Gilead also conducted an internal study, examining 397 patients. The patients were divided into groups and treated with the remdesivir over five days and over ten days. By the end of the study, the results showed that there was little difference between the groups. Revealing that the drug was as effective over five days as it was over ten days. Although, the study didn’t include a group for the placebo treatment.
Though the drug may have made steady progress in the past week and gained the approval of the FDA as an emergency drug for the Covid-19, its full effectiveness is still yet to be known. Around the same time, clinical trials of the drug were being run in the United States, they were also run in China. However, China eventually stopped the use of the remdesivir for clinical trials. A report was recently published in the Lancet, showing that there was no tangible benefit to taking the drug. Due to this, the drug is still under research even though the first batch will be dispersed for treatment.

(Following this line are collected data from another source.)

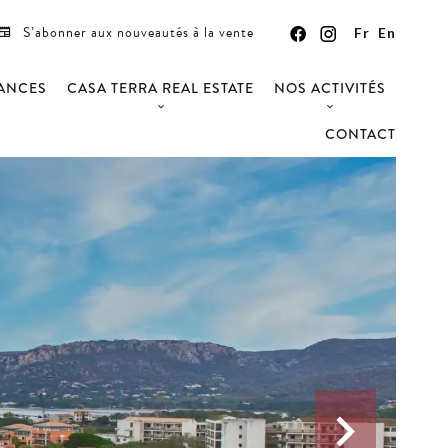
S’abonner aux nouveautés à la vente
Fr
En
CANCES
CASA TERRA REAL ESTATE
NOS ACTIVITÉS
CONTACT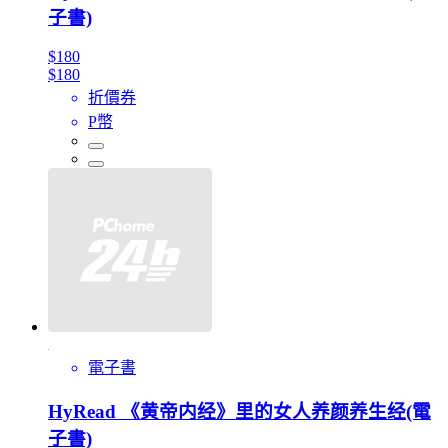
子書)
$180
$180
折價券
P幣
電子書
HyRead 《黄帝内经》里的女人养颜养生经(電
子書)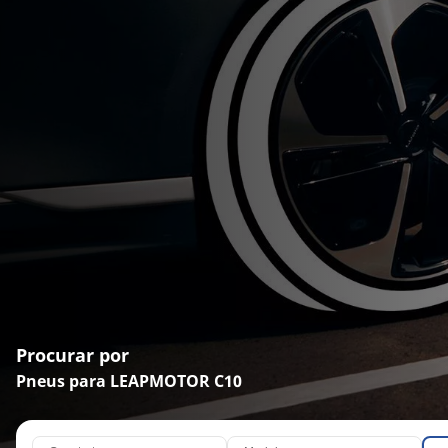
Procurar por
Pneus para LEAPMOTOR C10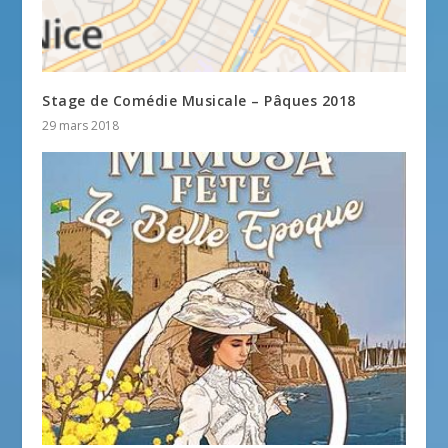
Stage de Comédie Musicale – Pâques 2018
29 mars 2018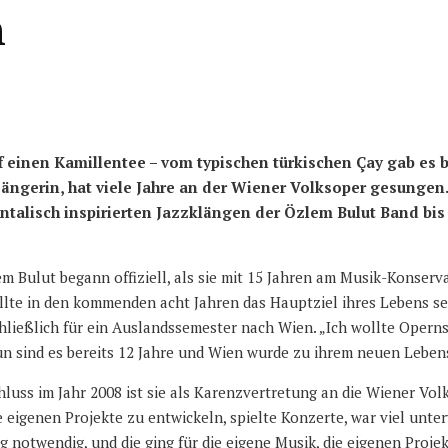
n
f einen Kamillentee – vom typischen türkischen Çay gab es 
ängerin, hat viele Jahre an der Wiener Volksoper gesungen.
talisch inspirierten Jazzklängen der Özlem Bulut Band bis 
lem Bulut begann offiziell, als sie mit 15 Jahren am Musik-Kons
llte in den kommenden acht Jahren das Hauptziel ihres Lebens sei
 schließlich für ein Auslandssemester nach Wien. „Ich wollte Ope
un sind es bereits 12 Jahre und Wien wurde zu ihrem neuen Leben
luss im Jahr 2008 ist sie als Karenzvertretung an die Wiener Vo
 eigenen Projekte zu entwickeln, spielte Konzerte, war viel unte
notwendig, und die ging für die eigene Musik, die eigenen Projek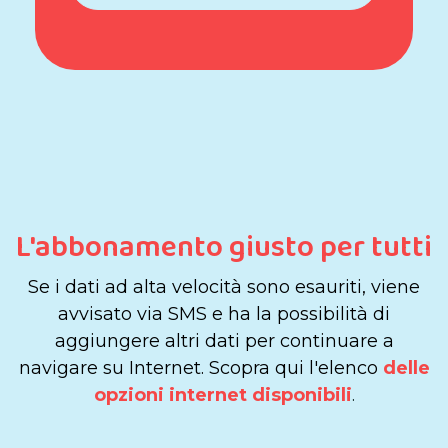
L'abbonamento giusto per tutti
Se i dati ad alta velocità sono esauriti, viene
avvisato via SMS e ha la possibilità di
aggiungere altri dati per continuare a
navigare su Internet. Scopra qui l'elenco
delle
opzioni internet disponibili
.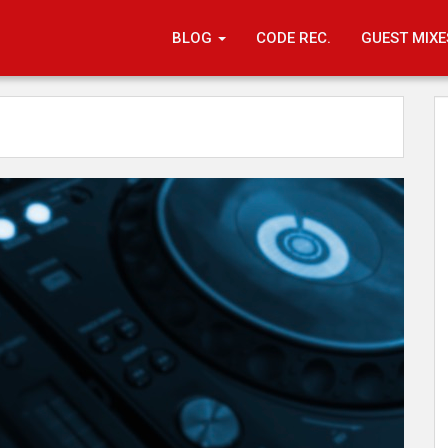
BLOG
CODE REC.
GUEST MIXE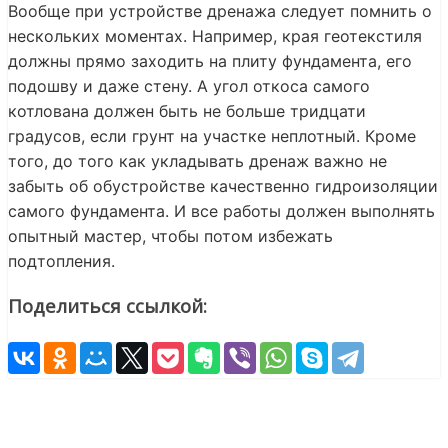
Вообще при устройстве дренажа следует помнить о
нескольких моментах. Например, края геотекстиля
должны прямо заходить на плиту фундамента, его
подошву и даже стену. А угол откоса самого
котлована должен быть не больше тридцати
градусов, если грунт на участке неплотный. Кроме
того, до того как укладывать дренаж важно не
забыть об обустройстве качественно гидроизоляции
самого фундамента. И все работы должен выполнять
опытный мастер, чтобы потом избежать
подтопления.
Поделиться ссылкой: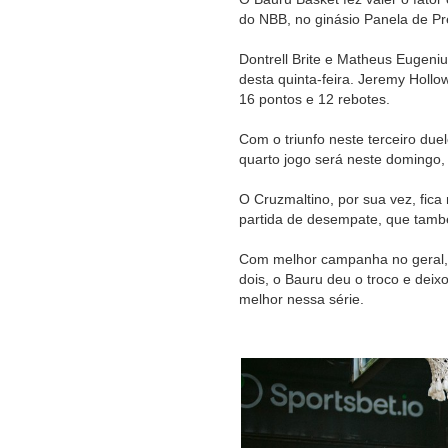
do NBB, no ginásio Panela de Pr
Dontrell Brite e Matheus Eugeni
desta quinta-feira. Jeremy Holl
16 pontos e 12 rebotes.
Com o triunfo neste terceiro duel
quarto jogo será neste domingo, 
O Cruzmaltino, por sua vez, fica
partida de desempate, que també
Com melhor campanha no geral, 
dois, o Bauru deu o troco e dei
melhor nessa série.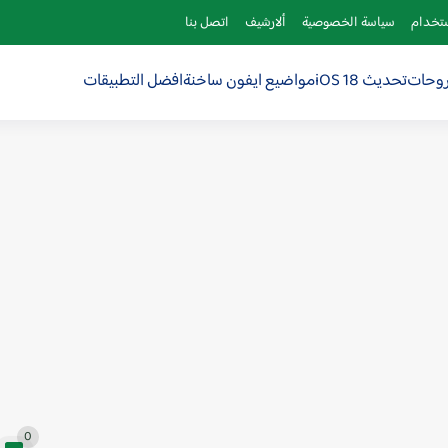
ستخدام
سياسة الخصوصية
ألارشيف
اتصل بنا
روحات
تحديث iOS 18
مواضيع ايفون ساخنة
افضل التطبيقات
0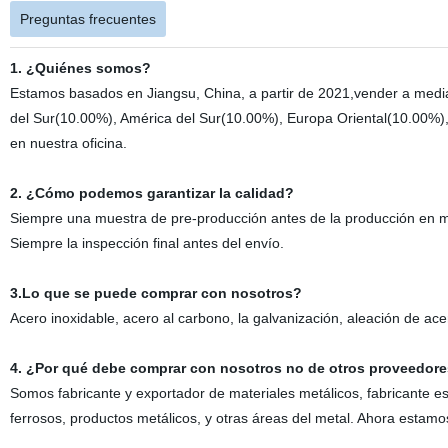
Preguntas frecuentes
1. ¿Quiénes somos?
Estamos basados en Jiangsu, China, a partir de 2021,vender a media
del Sur(10.00%), América del Sur(10.00%), Europa Oriental(10.00%),
en nuestra oficina.
2. ¿Cómo podemos garantizar la calidad?
Siempre una muestra de pre-producción antes de la producción en 
Siempre la inspección final antes del envío.
3.Lo que se puede comprar con nosotros?
Acero inoxidable, acero al carbono, la galvanización, aleación de ace
4. ¿Por qué debe comprar con nosotros no de otros proveedor
Somos fabricante y exportador de materiales metálicos, fabricante e
ferrosos, productos metálicos, y otras áreas del metal. Ahora estam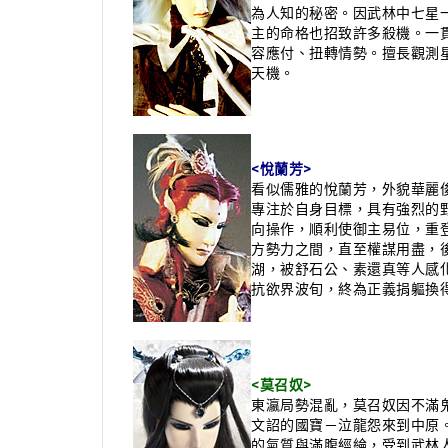
為人知的秘密。因武林中七星
主的命格也招致許多殺機。一
容應付、扭轉情勢。擅長觀測
天機。
<悅蘭芳>
看似儒雅的悅蘭芳，外貌華麗
專注於自身目標，具有強烈的
向操作，順利使御主易位，重
方勢力之間，直至權謀用盡，
湖，被舒石公、素還真等人感
抗欲界波旬，終為正義捐軀換
<莫召奴>
東瀛局勢混亂，莫召奴因不滿
文詔的國寶－泣龍怨來到中原
的氣質與滿腹經綸，受到武林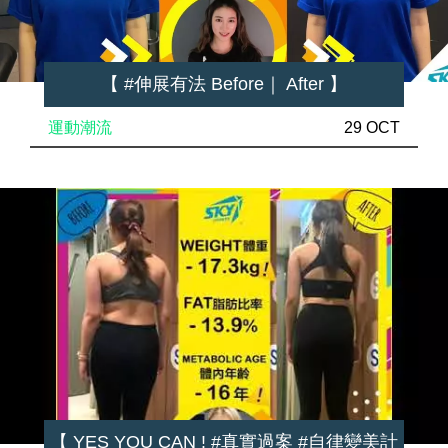
【 #伸展有法 Before｜ After 】
運動潮流
29 OCT
【 YES YOU CAN ! #真實過案 #自律變美計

If further research is carried out on the remdesivir, and it creates a positive reaction among all the patients it is used on, there is every possibility that it would become a fully authorized permanent treatment for the Covid-19.
Director of the National Institute of Allergy and Infectious Diseases, Dr. Anthony Fauci told reporters at the White House last week (April 29) that the findings on the drug so far were “really quite important.” Further adding that “this will be the standard.”
President Trump, at a roundtable at the White House with business executives on Wednesday, said: “We would like to see very quick approvals, especially with things that work.”
There are currently about 20 studies on the remdesivir globally, to prove its effectiveness. Therefore, it may take a while until definitive results are produced on the effectiveness of the drug.
‘How does remdesivir work?’
The remdesivir is yet to be proven as an effective treatment for the Covid-19, however, the Gilead researchers are making headway. The drug works basically by preventing the virus behind the Covid-19 (SARS-CoV-2) from copying its RNA or genetic instruction set. These genetic instruction sets are written in a code made of molecules and are represented alphabetically as A, U, G, and C. The drug is designed to mimic the A (adenosine) molecule.
During an infection, the virus enzymes, in a bid to make copies of its RNA will mistake the remdesivir molecule for the adenosine. Once it copies the imitated molecule, the whole process comes to an immediate halt, so does the infection.